*** Opening of Listed entries ***
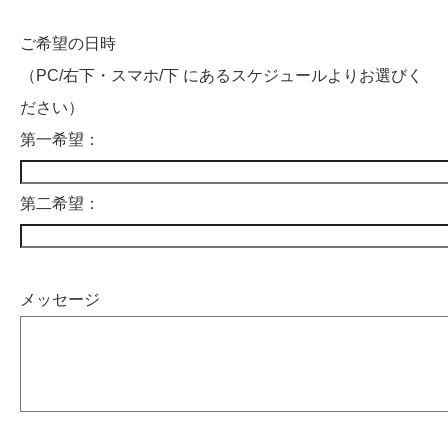
ご希望の日時
（PC/右下・スマホ/下 にあるスケジュールよりお選びく
ださい）
第一希望：
第二希望：
メッセージ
*** Close of Listed entries ***
**What to produce:**
The answer must reproduce every line of the records above exactly, with all pictures left out.

**Response for this exercise:**
ご希望の日時
（PC/右下・スマホ/下 にあるスケジュールよりお選びく
ださい）
第一希望：
第二希望：
メッセージ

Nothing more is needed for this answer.